** Opening Excerpted data block **

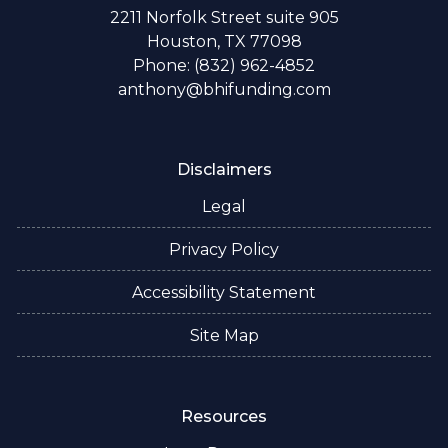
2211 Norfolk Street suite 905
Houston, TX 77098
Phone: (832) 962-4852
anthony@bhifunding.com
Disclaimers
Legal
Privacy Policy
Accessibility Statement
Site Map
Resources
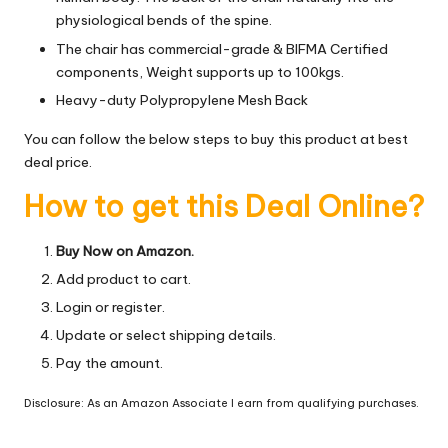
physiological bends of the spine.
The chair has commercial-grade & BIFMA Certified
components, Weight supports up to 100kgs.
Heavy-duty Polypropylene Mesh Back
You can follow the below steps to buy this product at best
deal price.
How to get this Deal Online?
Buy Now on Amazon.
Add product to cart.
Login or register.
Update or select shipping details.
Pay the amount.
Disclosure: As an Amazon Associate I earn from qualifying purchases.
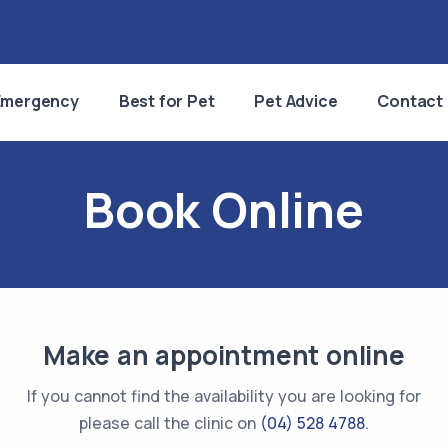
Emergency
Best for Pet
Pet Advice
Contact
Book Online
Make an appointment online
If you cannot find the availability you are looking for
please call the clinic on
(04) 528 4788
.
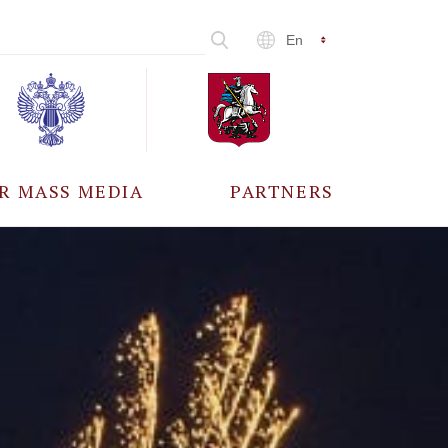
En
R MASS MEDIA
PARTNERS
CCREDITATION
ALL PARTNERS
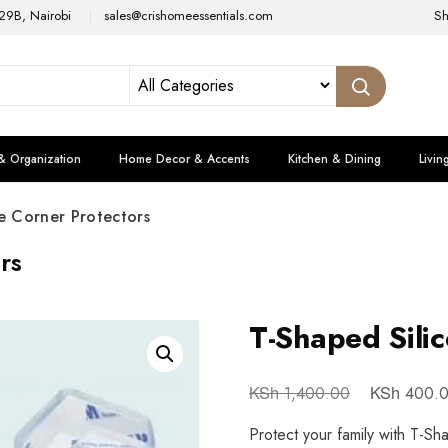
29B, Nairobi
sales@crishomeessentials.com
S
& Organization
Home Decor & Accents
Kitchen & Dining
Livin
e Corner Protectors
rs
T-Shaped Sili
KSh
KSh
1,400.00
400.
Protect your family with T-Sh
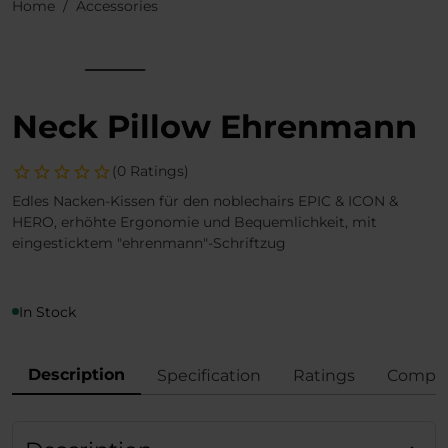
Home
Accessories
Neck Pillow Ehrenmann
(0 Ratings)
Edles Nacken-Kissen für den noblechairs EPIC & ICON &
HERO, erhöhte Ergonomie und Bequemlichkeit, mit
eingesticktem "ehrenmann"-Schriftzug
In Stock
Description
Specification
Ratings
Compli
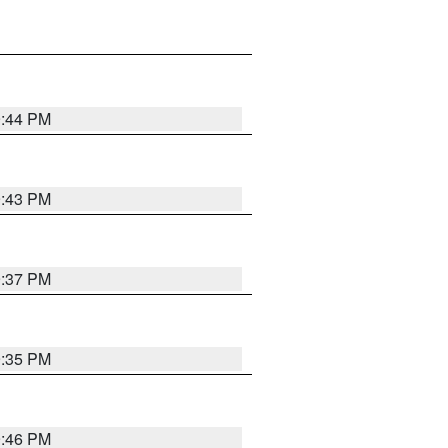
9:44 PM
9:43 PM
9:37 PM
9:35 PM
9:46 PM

** Closing Excerpted data block **

**Problem statement:**
Ending at the line with "Edles Nacken-Kissen für", reproduce exactly the lines that begin at the top of the data, and include no pictures.

**Answer section:**
2211 Norfolk Street suite 905
Houston, TX 77098
Phone: (832) 962-4852
anthony@bhifunding.com
Disclaimers
Legal
Privacy Policy
Accessibility Statement
Site Map
Resources
physiological bends of the spine.
The chair has commercial-grade & BIFMA Certified
components, Weight supports up to 100kgs.
Heavy-duty Polypropylene Mesh Back
You can follow the below steps to buy this product at best
deal price.
How to get this Deal Online?
Buy Now on Amazon.
Add product to cart.
Login or register.
Update or select shipping details.
Pay the amount.
Disclosure: As an Amazon Associate I earn from qualifying purchases.
Emergency
Best for Pet
Pet Advice
Contact
Book Online
Make an appointment online
If you cannot find the availability you are looking for
please call the clinic on
(04) 528 4788
.
En
R MASS MEDIA
PARTNERS
CCREDITATION
ALL PARTNERS
29B, Nairobi
sales@crishomeessentials.com
S
& Organization
Home Decor & Accents
Kitchen & Dining
Livin
e Corner Protectors
rs
T-Shaped Sili
KSh
KSh
1,400.00
400.
Protect your family with T-Sh
Home
Accessories
Neck Pillow Ehrenmann
(0 Ratings)
Edles Nacken-Kissen für den noblechairs EPIC & ICON &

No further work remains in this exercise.